Here are some examples with scalar expressions (to be used in the SELECT, WHERE, HAVING, GROUP BY, ORDER BY clauses) and table functions (used in the FROM clause).
Scalar functions
I’m taking those functions from the examples in pg_tle, an extension that helps packaging those functions. The functions calculate the Manhattan and Euclidian distance:
CREATE FUNCTION my_dist(x1 float8, y1 float8, x2 float8, y2 float8, norm int)
RETURNS float8
AS $UDF$
SELECT (abs(x2 - x1) ^ norm + abs(y2 - y1) ^ norm) ^ (1::float8 / norm);
$UDF$ LANGUAGE SQL IMMUTABLE PARALLEL SAFE;
CREATE FUNCTION manhattan_dist(x1 float8, y1 float8, x2 float8, y2 float8)
RETURNS float8
AS $$
SELECT dist(x1, y1, x2, y2, 1);
$$ LANGUAGE SQL IMMUTABLE PARALLEL SAFE;
CREATE FUNCTION euclidean_dist(x1 float8, y1 float8, x2 float8, y2 float8)
RETURNS float8
AS $$
SELECT dist(x1, y1, x2, y2, 2);
$$ LANGUAGE SQL IMMUTABLE PARALLEL SAFE;
This is typically the kind of code that you want to define only once and then use in SQL queries, without additional latency between application and database, or between different engines in the database.
Here is an example creating a table with a 8x8 points and looking at Manhattan distance and min/max Euclidian distance between those points
CREATE TABLE demo as select a,b from generate_series(1,8) a, generate_series(1,8) b;
select manhattan_dist(x.a, x.b, y.a, y.b)
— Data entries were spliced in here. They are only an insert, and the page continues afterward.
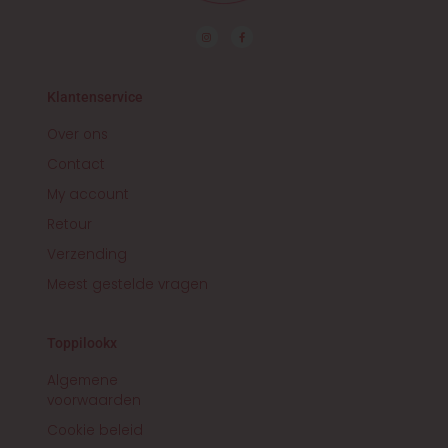
I
F
n
a
s
c
t
e
a
b
g
o
r
o
Klantenservice
a
k
m
-
f
Over ons
Contact
My account
Retour
Verzending
Meest gestelde vragen
Toppilookx
Algemene
voorwaarden
Cookie beleid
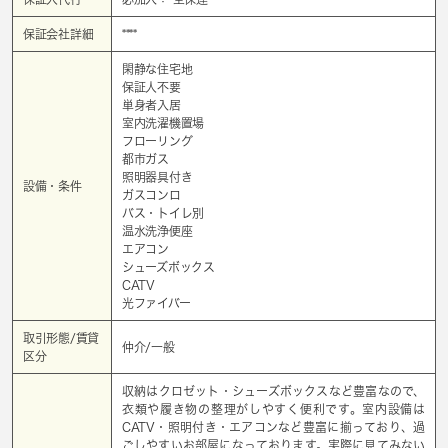
保証会社詳細
****
閑静な住宅地
保証人不要
単身者入居
室内洗濯機置場
フローリング
都市ガス
照明器具付き
設備・条件
ガスコンロ
バス・トイレ別
温水洗浄便座
エアコン
シューズボックス
CATV
光ファイバー
取引形態/賃貸
仲介/一般
区分
収納はクロゼット・シューズボックスなど豊富なので、
衣類や履き物の整理がしやすく便利です。室内設備は
CATV・照明付き・エアコンなど豊富に揃っており、過
ごしやすいお部屋になっております。実際に見てみない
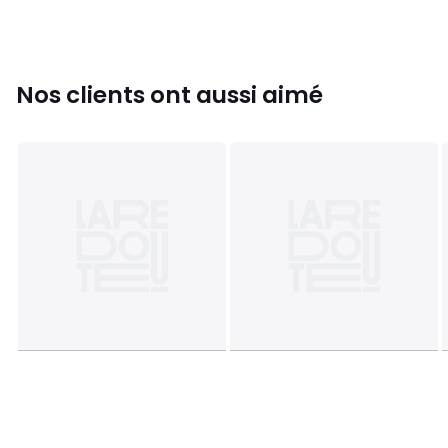
Couleurs
Gris Clair, Beige
Tailles
140x240 cm
Nos clients ont aussi aimé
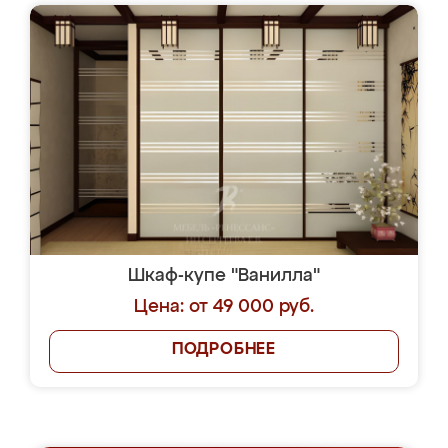
Шкаф-купе "Ванилла"
Цена: от 49 000 руб.
ПОДРОБНЕЕ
,min(euclidean_dist(x.a, x.b, y.a, y.b))
,max(euclidean_dist(x.a, x.b, y.a, y.b))
from demo x , demo y
group by manhattan_dist(x.a, x.b, y.a, y.b)
order by 1
;
The result:
Note that this works only on PostgreSQL and PostgreSQL-compatible databases like YugabyteDB or Amazon Aurora. I tried in CockroachDB 22.2 where UDFs were introduced. I was able to create the first dist
function after changing a few things (syntax error for PARALLEL SAFE
and ERROR: unsupported binary operator: <float> ^ <int>
) but the second function fails with ERROR: unknown function: dist(): function undefined
as if the first one is not visible.
In YugabyteDB the execution of the function occurs in the PostgreSQL backend. It is not pushed down to the storage, like the functions in the previous post, because there are multiple tables involved here. But it is still distributed because connections are distributed though the cluster in YugabyteDB.
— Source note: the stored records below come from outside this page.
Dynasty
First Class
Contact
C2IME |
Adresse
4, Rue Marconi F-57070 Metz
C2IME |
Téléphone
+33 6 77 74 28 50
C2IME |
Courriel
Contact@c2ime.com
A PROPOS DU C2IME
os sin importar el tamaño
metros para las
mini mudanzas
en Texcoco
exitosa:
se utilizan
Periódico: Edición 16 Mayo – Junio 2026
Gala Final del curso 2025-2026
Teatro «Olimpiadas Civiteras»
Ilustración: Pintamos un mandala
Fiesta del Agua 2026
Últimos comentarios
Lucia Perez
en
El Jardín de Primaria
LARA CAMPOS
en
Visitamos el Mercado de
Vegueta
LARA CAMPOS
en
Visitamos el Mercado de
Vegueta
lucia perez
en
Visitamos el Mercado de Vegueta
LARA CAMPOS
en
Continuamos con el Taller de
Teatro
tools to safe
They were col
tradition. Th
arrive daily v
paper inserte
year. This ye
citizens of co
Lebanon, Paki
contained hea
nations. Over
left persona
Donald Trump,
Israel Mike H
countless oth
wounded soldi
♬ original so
In the execution plan, it shows as Nested Loop
but there's only one call to the storage (Storage Table Read Requests: 1
), and loops (loops=64
) occur only on the Materialize
result:
Table functions
SQL is all about tables, sets of records, and you can use UDF to return rows. Why this rather than a view? Because you can pass parameters. For example, I’ve created my demo
table above with a select on two generate_series()
. This is the kind of logic that you want to encapsulate in a function:
create or replace function chessboard(size int default 64)
returns table(a int, b int) as $UDF$
select a,b
from generate_series(1,chessboard.size) a
, generate_series(1,chessboard.size) b;
$UDF$ language SQL;
select * from chessboard(3);
This is easy to test and use:
Function is a simple way to encapsulate complex processing logic directly within SQL. The concept exists in all languages and can be used the same in PostgreSQL or YugabyteDB: modular development, code re-use, unit tests… The only reason why there’s not big shout out about it is that this exists for a long time in PostgreSQL, with all feature and optimizations, and came seamlessly into Yugabyte thanks to the fork/merge approach of the query layer.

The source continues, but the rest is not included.